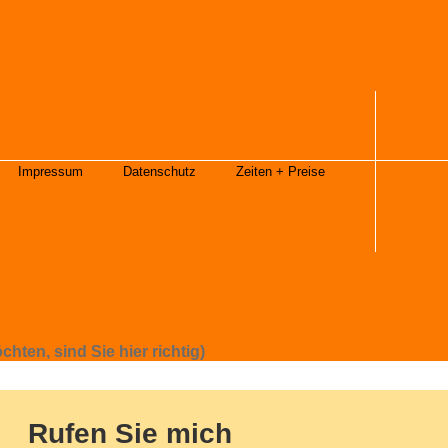
Impressum
Datenschutz
Zeiten + Preise
hten, sind Sie hier richtig)
Rufen Sie mich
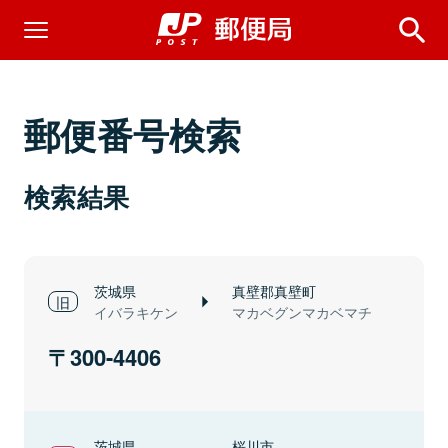
郵便番号検索
検索結果
茨城県
真壁郡真壁町
イバラキケン
マカベグンマカベマチ
300-4406
茨城県
桜川市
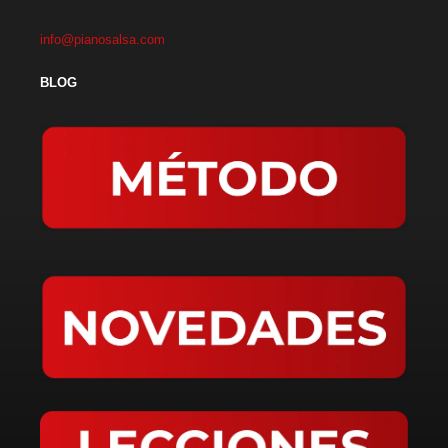
info@pianosalsa.com
BLOG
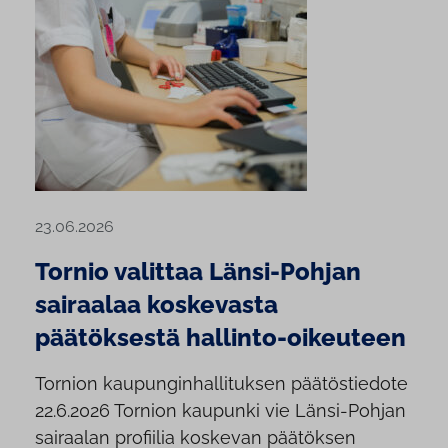
23.06.2026
Tornio valittaa Länsi-Pohjan
sairaalaa koskevasta
päätöksestä hallinto-oikeuteen
Tornion kaupunginhallituksen päätöstiedote
22.6.2026 Tornion kaupunki vie Länsi-Pohjan
sairaalan profiilia koskevan päätöksen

→ Task objective: Return, in full, every line of these entries that holds "Länsi".

→ Your solution:
Tornio valittaa Länsi-Pohjan
22.6.2026 Tornion kaupunki vie Länsi-Pohjan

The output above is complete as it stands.